Ermittlungen gegen Kiez-Chefin wegen Subventionsbetrug
Die Staatsanwaltschaft Magdeburg ermittelt gegen die Geschäftsführerin des Kinder- und Jugenderholungszentrums (Kiez) in Güntersberge im Harz wegen Subventionsbetrugs. Sie soll für Manipulationen von Teilnehmerlisten und Rechnungen verantwortlich sein.
Christiane Brandenburg lächelt. Auf der Internetpräsenz www.neues-schaffen.de des sachsen-anhaltischen Finanzministeriums befindet sich die Chefin des Kinder- und Jugenderholungszentrums (Kiez) in Güntersberge unter der Rubrik „Eler-Erfolgsgeschichten“. „Eler“ ist der Europäische Landwirtschaftsfonds für die Entwicklung des ländlichen Raums. Christiane Brandenburg und ihr Kiez haben von Eler mit 100 000 Euro profitiert. Und von zig anderen Förderprogrammen. „Christiane Brandenburg bekam für ihr enormes Engagement schon die Verdienstmedaille der Bundesrepublik“, heißt es auf der Ministeriumsseite . Jetzt würde man in Magdeburg den Namen Brandenburg am liebsten vergessen.
Anzeige im März
„Wir haben im März Anzeige gegen das Kiez Güntersberge, gegen den Landesverband der Kieze und einen weiteren Verein erstattet“, sagt Denise Vopel, die Sprecherin des Landesverwaltungsamts. „Es besteht der Verdacht des Subventionsbetrugs, der Urkundenfälschung, des Betrugs und möglicher weiterer Delikte.” Hinweise auf eine persönliche Bereicherung der Beschuldigten gibt es nicht.
Die Anzeige datiert vom 24. März. 14 Tage zuvor hat bereits der Landesrechnungshof die Notbremse gezogen. „Wir haben bei der Prüfung des Kiezes gravierende Sachverhalte mit möglicher strafrechtlicher Relevanz festgestellt“, sagt Sprecher Frank Düsekow. „Deswegen war sofortiges Handeln erforderlich.“
Staatsanwaltschaft Magdeburg bestätigt Ermittlungen
Der Landesrechnungshof schickte am 10. März einen Brandbrief an das Sozialministerium, in dem die festgestellten Missstände aufgeführt werden. Worum es im Detail geht, sagt Düsekow nicht. Bis heute sei die Prüfung nicht abgeschlossen. Mit dem Ergebnis rechne man aber in den kommenden Tagen. Dennoch ist klar, wie brisant das Ganze ist. „Es ist nicht üblich“, sagt Düsekow, „dass wir uns vor dem Abschluss der Prüfung an das Ministerium wenden.“
Die Staatsanwaltschaft Magdeburg bestätigt die Ermittlungen gegen Kiez-Geschäftsführerin Brandenburg, den Kiez-Landesverband und den dazwischengeschalteten „Verein für Nationale und Internationale Kontakte und Kooperationen“ (Nikk), zu dessen Vorstand auch Christiane Brandenburg gehört.

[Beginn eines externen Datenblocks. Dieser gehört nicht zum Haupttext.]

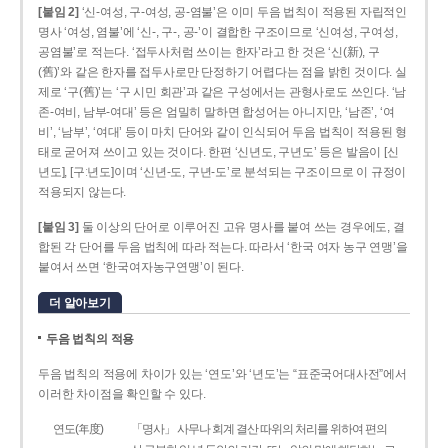
[붙임 2]
‘신-여성, 구-여성, 공-염불’은 이미 두음 법칙이 적용된 자립적인
명사 ‘여성, 염불’에 ‘신-, 구-, 공-’이 결합한 구조이므로 ‘신여성, 구여성,
공염불’로 적는다. ‘접두사처럼 쓰이는 한자’라고 한 것은 ‘신(新), 구
(舊)’와 같은 한자를 접두사로만 단정하기 어렵다는 점을 밝힌 것이다. 실
제로 ‘구(舊)’는 ‘구 시민 회관’과 같은 구성에서는 관형사로도 쓰인다. ‘남
존­-여비, 남부-­여대’ 등은 엄밀히 말하면 합성어는 아니지만, ‘남존’, ‘여
비’, ‘남부’, ‘여대’ 등이 마치 단어와 같이 인식되어 두음 법칙이 적용된 형
태로 굳어져 쓰이고 있는 것이다. 한편 ‘신년도, 구년도’ 등은 발음이 [신
년도], [구ː년도]이며 ‘신년­-도, 구년-­도’로 분석되는 구조이므로 이 규정이
적용되지 않는다.
[붙임 3]
둘 이상의 단어로 이루어진 고유 명사를 붙여 쓰는 경우에도, 결
합된 각 단어를 두음 법칙에 따라 적는다. 따라서 ‘한국 여자 농구 연맹’을
붙여서 쓰면 ‘한국여자농구연맹’이 된다.
더 알아보기
두음 법칙의 적용
두음 법칙의 적용에 차이가 있는 ‘연도’와 ‘년도’는 “표준국어대사전”에서
이러한 차이점을 확인할 수 있다.
연도(年度)
「명사」 사무나 회계 결산 따위의 처리를 위하여 편의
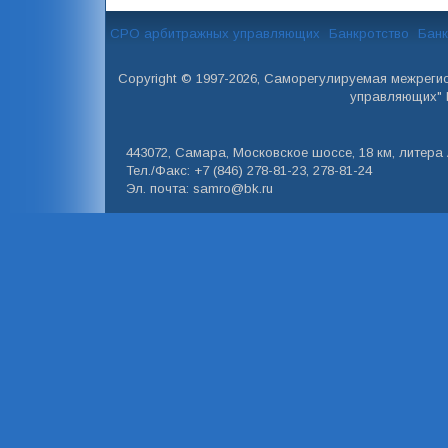
СРО арбитражных управляющих
Банкротство
Банк
Copyright © 1997-2026, Саморегулируемая межреги
управляющих" 
443072, Самара, Московское шоссе, 18 км, литера А
Тел./Факс: +7 (846) 278-81-23, 278-81-24
Эл. почта: samro@bk.ru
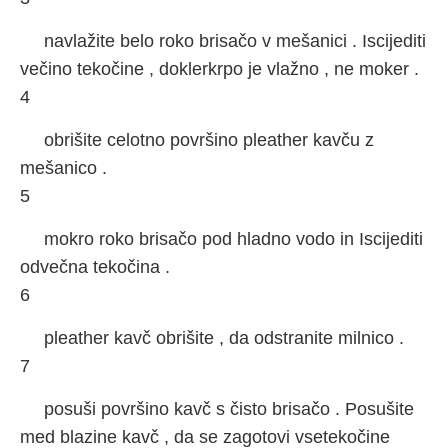
navlažite belo roko brisačo v mešanici . Iscijediti
večino tekočine , doklerkrpo je vlažno , ne moker .
4
obrišite celotno površino pleather kavču z
mešanico .
5
mokro roko brisačo pod hladno vodo in Iscijediti
odvečna tekočina .
6
pleather kavč obrišite , da odstranite milnico .
7
posuši površino kavč s čisto brisačo . Posušite
med blazine kavč , da se zagotovi vsetekočine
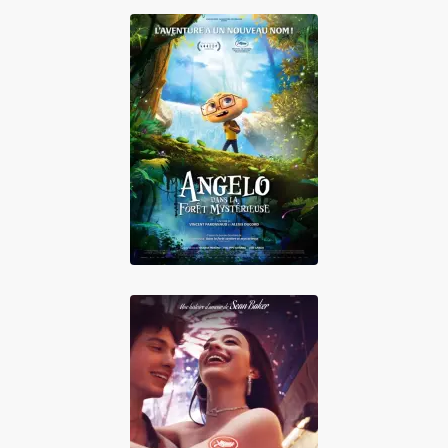
Angelo dans la
forêt mystérieuse
Anora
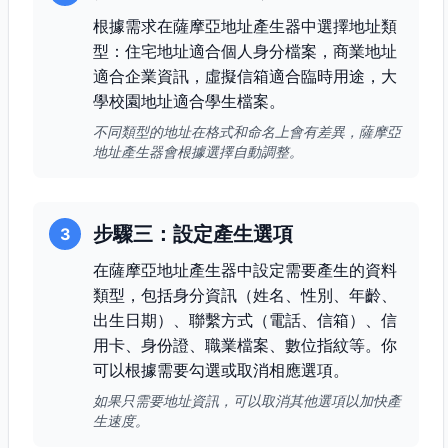
根據需求在薩摩亞地址產生器中選擇地址類
型：住宅地址適合個人身分檔案，商業地址
適合企業資訊，虛擬信箱適合臨時用途，大
學校園地址適合學生檔案。
不同類型的地址在格式和命名上會有差異，薩摩亞
地址產生器會根據選擇自動調整。
步驟三：設定產生選項
3
在薩摩亞地址產生器中設定需要產生的資料
類型，包括身分資訊（姓名、性別、年齡、
出生日期）、聯繫方式（電話、信箱）、信
用卡、身份證、職業檔案、數位指紋等。你
可以根據需要勾選或取消相應選項。
如果只需要地址資訊，可以取消其他選項以加快產
生速度。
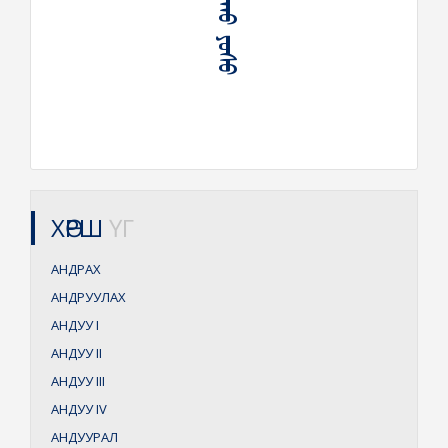
ᠠᠨᠳᠠᠯᠠᠬᠤ ᠶᠣᠰᠤ
ХӨРШ
ҮГ
АНДРАХ
АНДРУУЛАХ
АНДУУ
I
АНДУУ
II
АНДУУ
III
АНДУУ
IV
АНДУУРАЛ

„Die Straftaten sollen sich über einen langen Zeitraum erstreckt haben“, sagt Sprecher Frank Baumgarten. „Wir haben eine große Menge an Unterlagen sichergestellt, deren Auswertung Wochen oder Monate dauern kann. Erst dann kann man benennen, welcher Schaden im Raum steht.“ Nach MZ-Informationen soll es vor allem um diese Punkte gehen:
Manipulation von Teilnehmerlisten: Für das Projekt „Multicamp“ sollen im Kiez 2007, 2009, 2010, 2011, 2012 und 2013 die Teilnehmerlisten manipuliert worden sein – entweder seien mehr Kinder angegeben worden, als tatsächlich teilnahmen, oder die Kinder seien älter gemacht worden, damit sie als zuwendungsfähig gelten. Beispiele: Für 2009 sollen mindestens 100 Kinder angegeben und gefördert worden sein, die gar nicht existieren – das würde einer Summe von rund 16.000 Euro entsprechen, 2010 soll es um mindestens 24 Kinder und fast 4.000 Euro Schaden gehen.
Manipulation von Rechnungen: Landesverband und Kiez sollen Lieferanten aufgefordert haben, das Datum von Rechnungen zu manipulieren, damit die Ausgabe gefördert werden kann. Außerdem sollen alle drei Beschuldigten Leistungen oder Personalkosten doppelt oder sogar mehrfach abgerechnet haben.
Fingierte Kosten: Für das Eurocamp soll das Kiez Rechnungen über 1.400 und 666 Euro für Fahrten vorgelegt haben. die gar nicht stattgefunden haben.
Abrechnungen von Kosten, die nicht gefördert werden können: Beim Bau einer „Spielstraße“ im Jahr 2013 soll das Kiez auch Bereiche saniert haben lassen, für die die Förderung nicht galt. Zu viel veranschlagt wären damit 1.300 Euro.
Stellungnahme abgelehnt
„Diese Vorwürfe sind mir völlig unbekannt“, sagt Christiane Brandenburg. Darum könne sie nicht Stellung dazu nehmen. Auch der Kiez-Landesverband lehnt jede Stellungnahme ab.
Der damalige Ministerpräsident Wolfgang Böhmer sagte 2011 auf einem Empfang zum 60-jährigen Bestehen des Kiezes in Güntersberge, dass es Christiane Brandenburger gelinge, „wirklich alle nur erdenklichen Fördertöpfe anzuzapfen“. Es war als Lob gemeint.